There's no doubt that Intel is a stock that's in a bit of a defensive stance at the moment. While continuing to try and generate more revenue for themselves - which, I believe the company will ultimately do - Intel continues to work through rebuilding its vision and ideas for innovation to monetize in the coming year. We'll have a bit more color on the company's plans next week.
Intel (NASDAQ:INTC) is set to report earnings after the market closes next Tuesday, April 15, 2014.
The company announced that it's going to be revamping the way that it's presenting its earnings this upcoming quarter, in order to provide more focus on its efforts into mobile. ValueWalk had the original report on this, out yesterday:
Operating income will be broken down into six groups: PC Client, Data Center, Internet of Things, Mobile and Communications, Software and Services Operating, and All Other.
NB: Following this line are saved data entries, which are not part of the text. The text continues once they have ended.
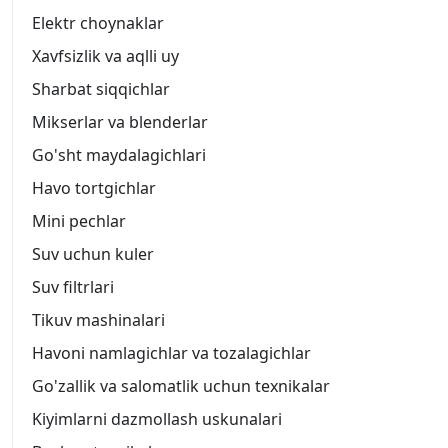
Elektr choynaklar
Xavfsizlik va aqlli uy
Sharbat siqqichlar
Mikserlar va blenderlar
Go'sht maydalagichlari
Havo tortgichlar
Mini pechlar
Suv uchun kuler
Suv filtrlari
Tikuv mashinalari
Havoni namlagichlar va tozalagichlar
Go'zallik va salomatlik uchun texnikalar
Kiyimlarni dazmollash uskunalari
While there is a bit of reshuffling among the other categories, the main change is the addition of the Internet of Things group, described as, "Delivering platforms designed for embedded applications for medical, automotive, industrial, retail, and other market segments; as well as software-optimized products for the embedded and mobile market segments," in the company's announcement. It will include embedded chips that used to be under the Intelligent Systems group as well as Wind River Software, formerly part of the services operating segment.
Intel has traded exceptionally well over the last 12 months, up 23.7% alone and up a modest 3.7% YTD this year.
The company currently has a market cap of $133 billion and has traded in the range of $21.06 to $27.12 in the last 52 weeks.
Analysts are going to be expecting EPS of $0.37 on revenues of $12.81 billion for the quarter ended March 2014.
(click to enlarge - source Yahoo Finance!)Click to enlarge
Recent news behind Intel occurred on the 7th, when Pac Crest upgraded the company to "outperform" on ascending corporate PC sales and Intel's new Xeon line. The stock had been gaining momentum upwards before this upgrade, and continued its multi-week move, pushing to highs near $27 yesterday.
Yesterday, however, Seeking Alpha reported that Intel was closing one of its Costa Rican facilities specifically due to waning PC sales and expectations of continued "soft PC demand":
- Intel's Costa Rican chip assembly/test facility will be shut down and consolidated into the company's other global operations. Intel will continue employing 1K workers within the country.
- Intel, which had 108K employees at the end of 2013, announced plans to lay off 5K workers in January. It has also stalled the opening of a cutting-edge Arizona fab (meant to produce 14nm CPUs) due to soft PC demand.
This looks like continued cutting to combat top line numbers that may not surprise to the upside for Intel.
What I am not expecting this quarter is any type of dividend increase for Intel, even as the stock continues to move upwards. Intel's dividend occupies a fair amount of its cash at this stage in the game, where every dollar spent is crucial for Intel as they try and break out of the funk they're in. I suspect the dividend, which already pays an impressive yield of 3.34%, will stay put.
QTR is expecting Intel to meet earnings expectations, but not to exceed them. Often, I consider long straddles with options leading up to earnings, but this would not be a case where that would be an option. I'm not expecting much volatility out of Intel, and looking at the options pricing for next week, neither are traders. For May 2, 2014 options, the IV priced in is about 3-6%, and that's with 3 whole weeks of theta.
Although not invested in Intel for the short-term, it continues to be on a list of stock that I like for long-term growth. I expect earnings to not be an enormous event when it comes to movement in Intel's stock price, and contend that Intel will continue to merrily roll along its current path up to Q3/Q4.
Best of luck to all investors.
Disclosure: I have no positions in any stocks mentioned, and no plans to initiate any positions within the next 72 hours. I wrote this article myself, and it expresses my own opinions. I am not receiving compensation for it (other than from Seeking Alpha). I have no business relationship with any company whose stock is mentioned in this article.